Ma la sua prestazione in Como-Parma non è stata sufficiente per farlo sorridere. Anzi, nel postpartita il giapponese non ha nascosto la propria amarezza: “Siamo molto dispiaciuti per il risultato, ci tenevamo a fare un risultato positivo oggi. E’ vero, ho fatto delle buone parate, purtroppo però non sono servite a farci fare punti.
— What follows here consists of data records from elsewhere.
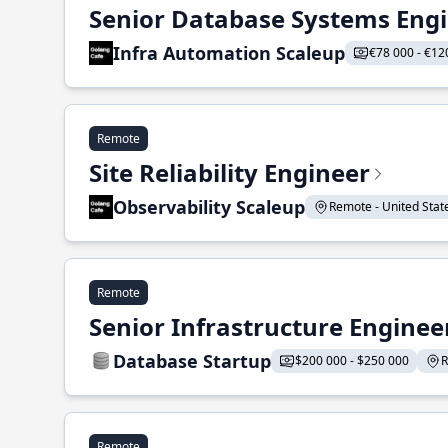
Senior Database Systems Eng
Infra Automation Scaleup
€78 000 - €12
Remote
Site Reliability Engineer
Observability Scaleup
Remote - United States
Remote
Senior Infrastructure Enginee
Database Startup
$200 000 - $250 000
R
Remote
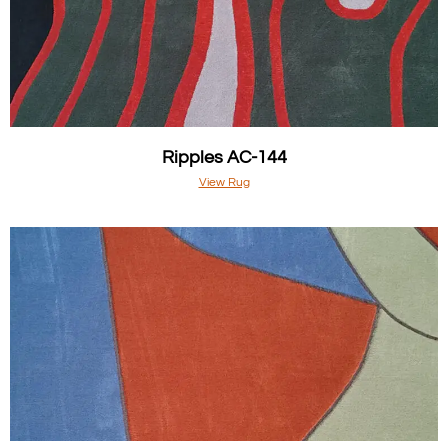
Ripples AC-144
View Rug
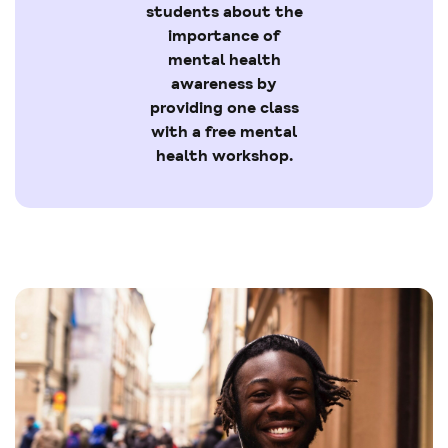
students about the
importance of
mental health
awareness by
providing one class
with a free mental
health workshop.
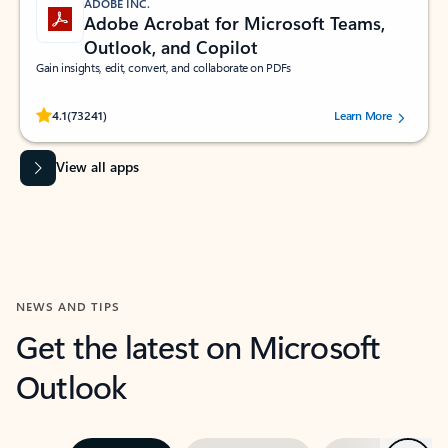
ADOBE INC.
Adobe Acrobat for Microsoft Teams,
Outlook, and Copilot
Gain insights, edit, convert, and collaborate on PDFs
Rated (#=ratingAverage#) stars out of 5 stars, by 73241 users.
4.1
(73241)
Learn More
View all apps
NEWS AND TIPS
Get the latest on Microsoft
Outlook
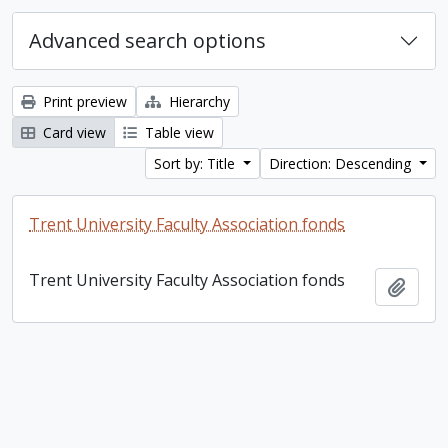
Advanced search options
Print preview
Hierarchy
Card view
Table view
Sort by: Title
Direction: Descending
Trent University Faculty Association fonds
Trent University Faculty Association fonds
Add t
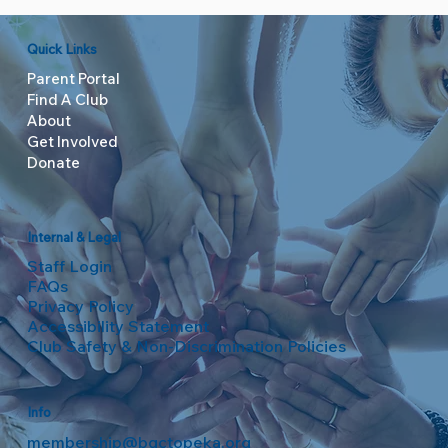
Quick Links
Parent Portal
Find A Club
About
Get Involved
Donate
Internal & Legal
Staff Login
FAQs
Privacy Policy
Accessibility Statement
Club Safety & Non-Discrimination Policies
Info
membership@bgctopeka.org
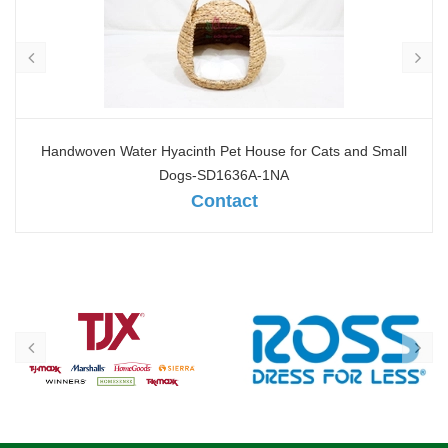
Oval seagrass Pet basket - SD10378A-4NA
Contact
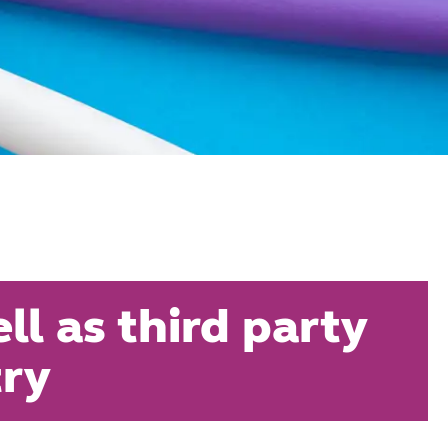
l as third party
try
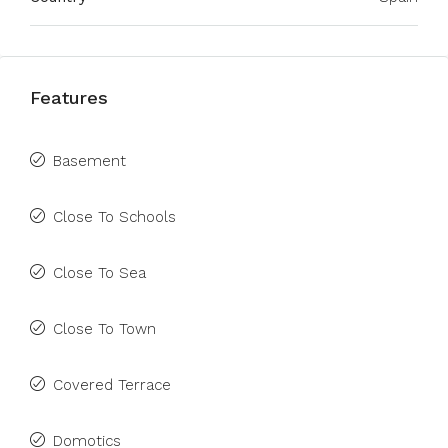
Features
Basement
Close To Schools
Close To Sea
Close To Town
Covered Terrace
Domotics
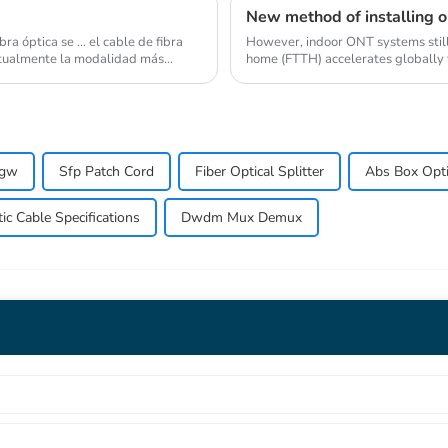
New method of installing op
a óptica se ... el cable de fibra
However, indoor ONT systems still l
Actualmente la modalidad más
home (FTTH) accelerates globally t
pgw
Sfp Patch Cord
Fiber Optical Splitter
Abs Box Optic
c Cable Specifications
Dwdm Mux Demux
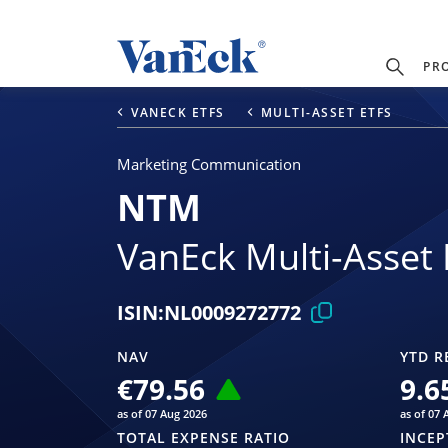
PR
VANECK ETFS
MULTI-ASSET ETFS
Marketing Communication
NTM
VanEck Multi-Asset 
ISIN:
NL0009272772
NAV
YTD R
€79.56
9.6
as of 07 Aug 2026
as of 07 
TOTAL EXPENSE RATIO
INCEP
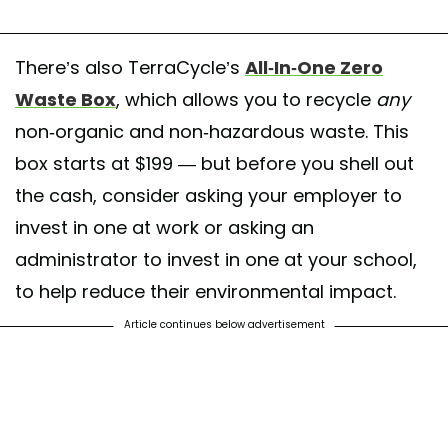
There’s also TerraCycle’s
All-In-One Zero
Waste Box
, which allows you to recycle
any
non-organic and non-hazardous waste. This
box starts at $199 — but before you shell out
the cash, consider asking your employer to
invest in one at work or asking an
administrator to invest in one at your school,
to help reduce their environmental impact.
Article continues below advertisement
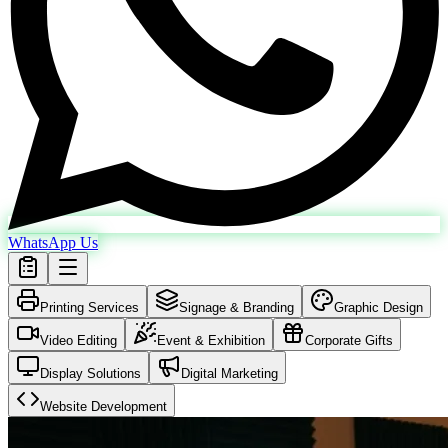
WhatsApp Us
Printing Services
Signage & Branding
Graphic Design
Video Editing
Event & Exhibition
Corporate Gifts
Display Solutions
Digital Marketing
Website Development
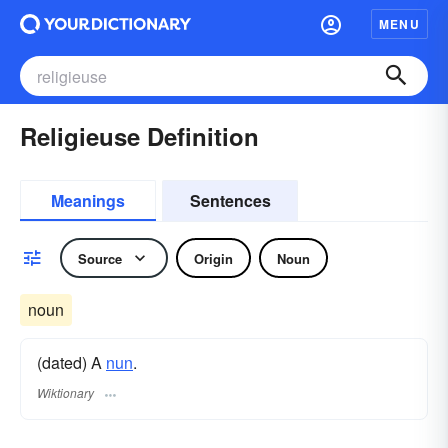
MENU
Religieuse Definition
Meanings
Sentences
Source
Origin
Noun
noun
(dated) A
nun
.
Wiktionary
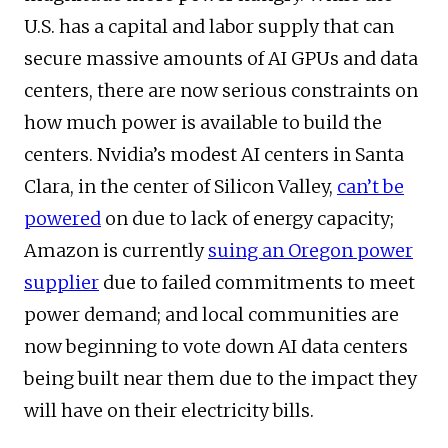
U.S. has a capital and labor supply that can
secure massive amounts of AI GPUs and data
centers, there are now serious constraints on
how much power is available to build the
centers. Nvidia’s modest AI centers in Santa
Clara, in the center of Silicon Valley,
can’t be
powered
on due to lack of energy capacity;
Amazon is currently
suing an Oregon power
supplier
due to failed commitments to meet
power demand; and local communities are
now beginning to vote down AI data centers
being built near them due to the impact they
will have on their electricity bills.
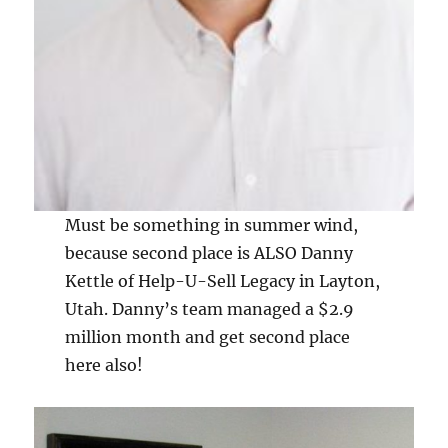
Must be something in summer wind,
because second place is ALSO Danny
Kettle of Help-U-Sell Legacy in Layton,
Utah. Danny’s team managed a $2.9
million month and get second place
here also!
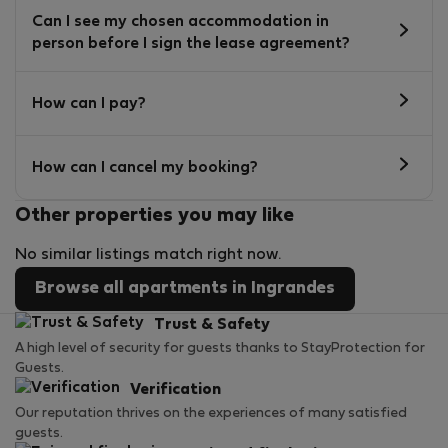
Can I see my chosen accommodation in
person before I sign the lease agreement?
How can I pay?
How can I cancel my booking?
Other properties you may like
No similar listings match right now.
Browse all apartments in Ingrandes
Trust & Safety
A high level of security for guests thanks to StayProtection for
Guests.
Verification
Our reputation thrives on the experiences of many satisfied
guests.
Credo che nel primo tempo non abbiamo fatto molto bene, abbiamo perso un po’ troppi palloni e non siamo stati in grado di creare delle occasioni. Nel secondo tempo e nel finale di gara siamo migliorati e abbiamo avuto delle opportunità per pareggiare”. Parole in linea con quelle pronunciate dal suo mister, Cuesta.
TRA RECENTE PASSATO E FUTURO PROSSIMO
Suzuki, 23enne nato negli USA, è stato fuori quattro mesi per una frattura alla mano e ora si prepara a difendere la porta nipponica ai Mondiali nordamericani: “All’inizio non è stato facile recuperare, poi ho iniziato a sentirmi sempre meglio e ora sto bene, chiaro che partita dopo partita le forze tornano al 100%. Sono felice per la convocazione ai Mondiali, per me è motivo di grande orgoglio rappresentare il mio paese. Ora però sono concentrato sul finire bene la stagione qui e fare un’ottima partita la prossima settimana”.